GENEVA, 20 September 2019 – A symposium entitled, “Enforced Disappearance in the Middle East: Facts and Consequences,” recently was held at the Human Rights Council in Geneva. It was organized by the African Organization for the Eradication of Poverty (ZPA) in partnership with the International League for Peace and Human Rights (ILPHR).
Professor Mehmet Sukru Guzel, United Nations Geneva Office Representative of the Juridical Commission for Development for the Andean First Nations (CAPAJ) based in Peru, spoke on the “System of Enforced Disappearances in the U.N. and the Missing Points.” He briefly explained the issue of enforced disappearance under international law, stressing that the basic reference for this type of human rights violation is the Universal Declaration of Human Rights, which makes all states–without exception–responsible and accountable for these types of violations, regardless of whether or not they have signed the International Convention for the Protection of All Persons from Enforced Disappearance.
Guzel stressed the need to focus on the role and responsibility of non-state armed groups in their areas of control and the need to hold them accountable for enforced disappearances in accordance with international anti-terrorism laws, adding that whoever supports and finances these groups likewise should be held accountable for financing terrorism. Additionally, he called on the Human Rights Council to hold hearings dedicated to enforced disappearances committed by these groups and to issue resolutions classifying those found guilty as terrorist organizations.
For his part, Ali Al-Haj Al-Hamdani, a human rights activist and vice president of the Arab Cultural Forum in Britain, discussed the reality of enforced disappearance in Syria during the course of the current war. In his paper, “Enforced Disappearance in Syria: An Insight into the Current Calamity,” he points to the widespread phenomenon of abduction and disappearance of people in Syria, wherein the regime arrests wanted persons without warrants and then detains them anonymously. Such individuals are not allowed to see a lawyer and their families do not know where they are being held. “Usually, once detainees are in prison, they are given numbers and their names are never circulated,” Al-Hamdani explained.
“Due to the flight of large numbers of Syrian Army soldiers, the [Syrian] regime brought in external forces such as Iranian Islamic Revolutionary Guards, Lebanese Hezbollah and other Iranian militias to carry out arrests and harassment,” Al-Hamdani said, adding that such detainees typically are subjected to the most severe forms of torture, including starvation, beatings, dragging, electrocution, and rape.
According to the Syrian Observatory for Human Rights, Al-Hamdani cited, there are some 104,000 enforcedly disappeared detainees, whereas according to Human Rights Watch, there were 117,000 detainees as of 2017. Syrian human rights activists are likely to double the number in President Bashar al-Assad’s prisons alone.
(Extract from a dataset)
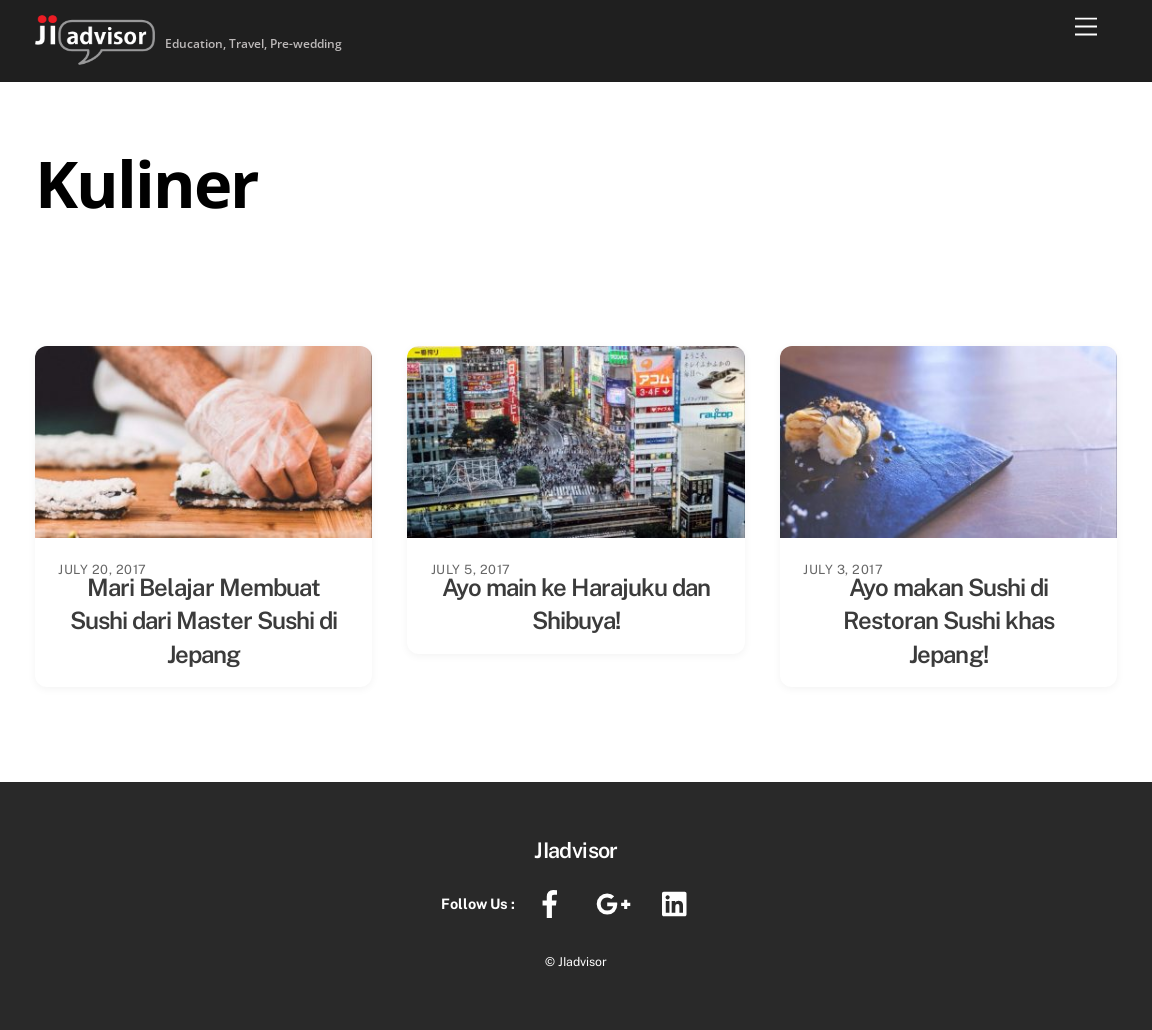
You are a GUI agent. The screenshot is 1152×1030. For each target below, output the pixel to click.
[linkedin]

Al-Hamdani noted that it is impossible to know the number of those abducted and forcibly disappeared by extremist groups, pointing out that the latest reports indicate that since the beginning of this year through the end of August, the number of detainees held by Al-Nusra Front is around 182, including writers and media activists.
In his paper, “Ahwazi Arabs: Decades of Continuous Suffering,” Hakim Chohbishat, chairman of the Ahwazi Organization for Protecting Human Rights, enumerated human rights violations against Arab peoples living in Iran. He asserts that over the past nine decades, Iranian regimes have carried out numerous arrests and the enforced disappearance of Ahwazi detainees without giving any information about them to their relatives or anyone else.
He noted that such indiscriminate arrests by the Iranian regime against Ahwazis are a form of enforced disappearance, as they are carried out by unidentified entities which also torture detainees during detention and deny their presence there. He added that detainees under torture often are forced to confess to false accusations and psychological pressure is systematically used on their families.
Chohbishat pointed out that those who have suffered enforced disappearance by the Iranian regime are from all social and professional groups, including artists, teachers, scientists, and researchers, adding that the feeling of frustration and injustice leads many Ahwazi Arabs to commit suicide or accept death sentences with pride. He ended his talk by calling on Iranian authorities to disclose the whereabouts of all Ahwazi detainees and for the international community to put pressure on Iran to do so.